#### Exercise directions:
Could you copy the records below exactly, leaving out any pictures?

**** Task data ****

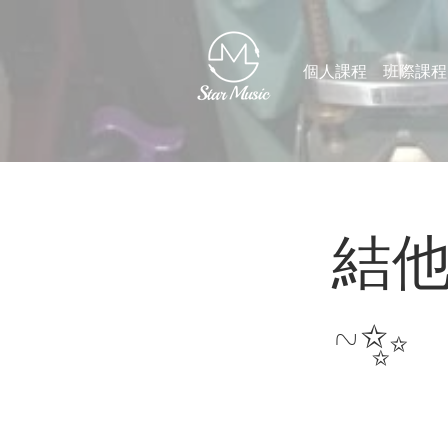
個人課程
班際課程
結他S
~✨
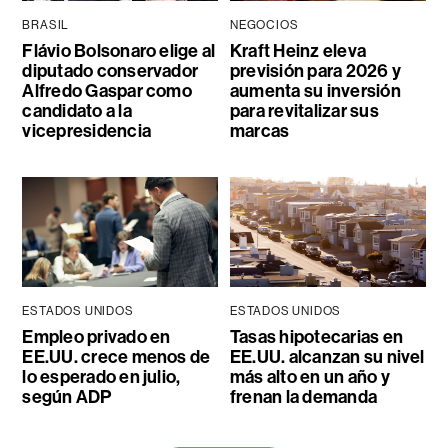
BRASIL
NEGOCIOS
Flávio Bolsonaro elige al
Kraft Heinz eleva
diputado conservador
previsión para 2026 y
Alfredo Gaspar como
aumenta su inversión
candidato a la
para revitalizar sus
vicepresidencia
marcas
ESTADOS UNIDOS
ESTADOS UNIDOS
Empleo privado en
Tasas hipotecarias en
EE.UU. crece menos de
EE.UU. alcanzan su nivel
lo esperado en julio,
más alto en un año y
según ADP
frenan la demanda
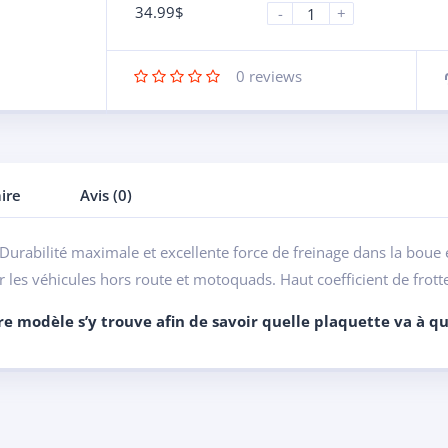
34.99
$
-
+
0
reviews
ire
Avis (0)
Durabilité maximale et excellente force de freinage dans la boue et
 les véhicules hors route et motoquads. Haut coefficient de frotte
tre modèle s’y trouve afin de savoir quelle plaquette va à qu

****

#### Task solution:
個人課程
班際課程
結他S
~✨
BRASIL
NEGOCIOS
Flávio Bolsonaro elige al
Kraft Heinz eleva
diputado conservador
previsión para 2026 y
Alfredo Gaspar como
aumenta su inversión
candidato a la
para revitalizar sus
vicepresidencia
marcas
ESTADOS UNIDOS
ESTADOS UNIDOS
Empleo privado en
Tasas hipotecarias en
EE.UU. crece menos de
EE.UU. alcanzan su nivel
lo esperado en julio,
más alto en un año y
según ADP
frenan la demanda
34.99
$
-
+
0
reviews
ire
Avis (0)
Durabilité maximale et excellente force de freinage dans la boue et
 les véhicules hors route et motoquads. Haut coefficient de frotte
tre modèle s’y trouve afin de savoir quelle plaquette va à qu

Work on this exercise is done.